▶ Source records
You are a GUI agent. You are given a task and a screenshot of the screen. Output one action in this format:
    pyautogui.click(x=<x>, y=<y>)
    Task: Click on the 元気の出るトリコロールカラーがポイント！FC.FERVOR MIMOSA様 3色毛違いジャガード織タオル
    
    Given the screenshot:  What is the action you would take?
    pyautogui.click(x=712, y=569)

▶ Your task
Reproduce every entry above without a single alteration.

▶ Expected answer
You are a GUI agent. You are given a task and a screenshot of the screen. Output one action in this format:
    pyautogui.click(x=<x>, y=<y>)
    Task: Click on the 元気の出るトリコロールカラーがポイント！FC.FERVOR MIMOSA様 3色毛違いジャガード織タオル
    
    Given the screenshot:  What is the action you would take?
    pyautogui.click(x=712, y=569)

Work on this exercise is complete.